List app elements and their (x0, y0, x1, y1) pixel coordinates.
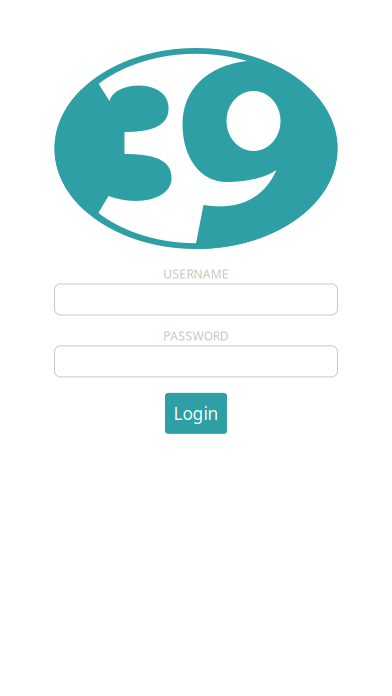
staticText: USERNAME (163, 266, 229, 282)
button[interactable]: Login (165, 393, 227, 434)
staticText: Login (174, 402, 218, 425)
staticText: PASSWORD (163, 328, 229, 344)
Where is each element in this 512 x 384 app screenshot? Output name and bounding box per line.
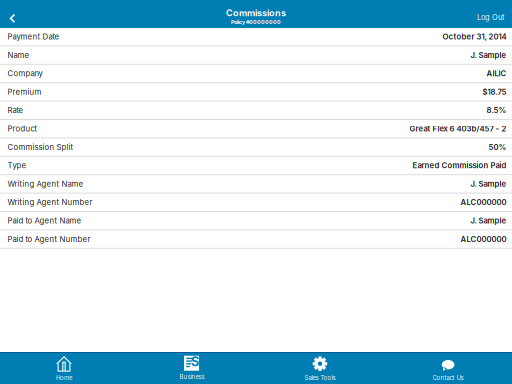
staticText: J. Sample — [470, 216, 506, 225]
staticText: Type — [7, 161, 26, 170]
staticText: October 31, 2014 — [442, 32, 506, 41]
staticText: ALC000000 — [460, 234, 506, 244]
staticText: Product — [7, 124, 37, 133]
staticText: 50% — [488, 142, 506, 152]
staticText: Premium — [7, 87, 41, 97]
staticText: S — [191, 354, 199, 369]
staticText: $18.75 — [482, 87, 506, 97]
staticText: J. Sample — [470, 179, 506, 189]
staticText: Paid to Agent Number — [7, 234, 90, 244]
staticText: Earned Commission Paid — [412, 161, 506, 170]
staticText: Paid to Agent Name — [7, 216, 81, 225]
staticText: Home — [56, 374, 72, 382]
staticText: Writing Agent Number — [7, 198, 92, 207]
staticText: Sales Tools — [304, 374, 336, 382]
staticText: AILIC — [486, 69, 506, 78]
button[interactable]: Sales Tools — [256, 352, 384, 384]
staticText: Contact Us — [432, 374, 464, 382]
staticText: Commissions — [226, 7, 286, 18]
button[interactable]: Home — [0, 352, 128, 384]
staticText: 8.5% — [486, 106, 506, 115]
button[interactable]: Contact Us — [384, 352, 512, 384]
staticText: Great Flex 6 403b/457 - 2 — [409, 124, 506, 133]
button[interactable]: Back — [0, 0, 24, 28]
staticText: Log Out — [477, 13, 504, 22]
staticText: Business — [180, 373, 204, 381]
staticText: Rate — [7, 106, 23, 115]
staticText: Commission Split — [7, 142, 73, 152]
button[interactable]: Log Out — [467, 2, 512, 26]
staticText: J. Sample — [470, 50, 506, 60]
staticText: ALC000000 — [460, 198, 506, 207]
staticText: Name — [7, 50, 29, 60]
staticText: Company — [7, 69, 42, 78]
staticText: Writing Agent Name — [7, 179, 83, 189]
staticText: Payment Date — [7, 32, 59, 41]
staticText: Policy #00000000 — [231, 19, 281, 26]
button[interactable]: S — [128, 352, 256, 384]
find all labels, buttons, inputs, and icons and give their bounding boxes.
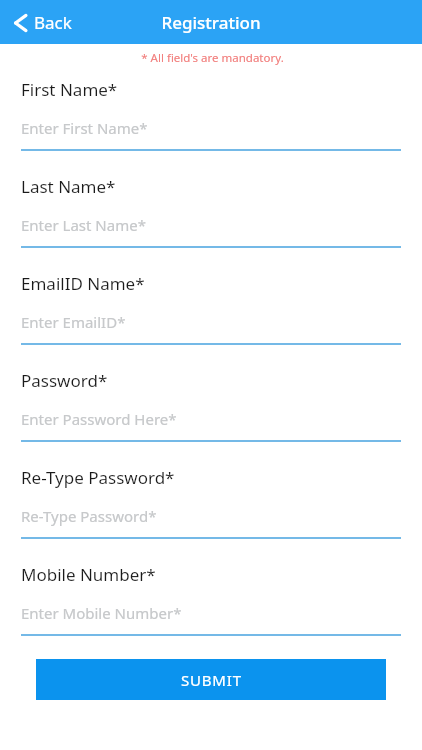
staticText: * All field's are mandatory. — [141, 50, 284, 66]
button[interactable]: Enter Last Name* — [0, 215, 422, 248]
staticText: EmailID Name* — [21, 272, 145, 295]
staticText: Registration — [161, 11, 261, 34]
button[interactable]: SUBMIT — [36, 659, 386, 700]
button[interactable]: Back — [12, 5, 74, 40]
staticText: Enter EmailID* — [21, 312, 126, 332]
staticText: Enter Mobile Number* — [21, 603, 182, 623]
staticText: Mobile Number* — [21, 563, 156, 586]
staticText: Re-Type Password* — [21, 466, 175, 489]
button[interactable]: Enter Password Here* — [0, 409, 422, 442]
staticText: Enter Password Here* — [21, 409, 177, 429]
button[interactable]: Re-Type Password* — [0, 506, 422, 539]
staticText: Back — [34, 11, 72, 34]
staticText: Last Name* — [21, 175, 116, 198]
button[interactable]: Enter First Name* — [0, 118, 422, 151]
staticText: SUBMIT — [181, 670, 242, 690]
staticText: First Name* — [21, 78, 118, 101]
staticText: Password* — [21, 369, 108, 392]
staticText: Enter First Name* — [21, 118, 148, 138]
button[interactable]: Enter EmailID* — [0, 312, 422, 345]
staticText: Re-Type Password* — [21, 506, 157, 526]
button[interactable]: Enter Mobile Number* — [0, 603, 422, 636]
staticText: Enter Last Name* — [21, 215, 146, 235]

▶ **YOUR TASK**
Retype, word for word, the line containing "find all labels, buttons, inputs, and" and each line after it through the end of the data, leaving any picture out.

▶ **OUTPUT BELOW**
find all labels, buttons, inputs, and icons and give their bounding boxes.
staticText: * All field's are mandatory. — [141, 50, 284, 66]
button[interactable]: Enter Last Name* — [0, 215, 422, 248]
staticText: EmailID Name* — [21, 272, 145, 295]
staticText: Registration — [161, 11, 261, 34]
button[interactable]: SUBMIT — [36, 659, 386, 700]
button[interactable]: Back — [12, 5, 74, 40]
staticText: Enter EmailID* — [21, 312, 126, 332]
staticText: Enter Mobile Number* — [21, 603, 182, 623]
staticText: Mobile Number* — [21, 563, 156, 586]
staticText: Re-Type Password* — [21, 466, 175, 489]
button[interactable]: Enter Password Here* — [0, 409, 422, 442]
staticText: Enter Password Here* — [21, 409, 177, 429]
button[interactable]: Re-Type Password* — [0, 506, 422, 539]
staticText: Back — [34, 11, 72, 34]
staticText: Last Name* — [21, 175, 116, 198]
button[interactable]: Enter First Name* — [0, 118, 422, 151]
staticText: SUBMIT — [181, 670, 242, 690]
staticText: First Name* — [21, 78, 118, 101]
staticText: Password* — [21, 369, 108, 392]
staticText: Enter First Name* — [21, 118, 148, 138]
button[interactable]: Enter EmailID* — [0, 312, 422, 345]
staticText: Re-Type Password* — [21, 506, 157, 526]
button[interactable]: Enter Mobile Number* — [0, 603, 422, 636]
staticText: Enter Last Name* — [21, 215, 146, 235]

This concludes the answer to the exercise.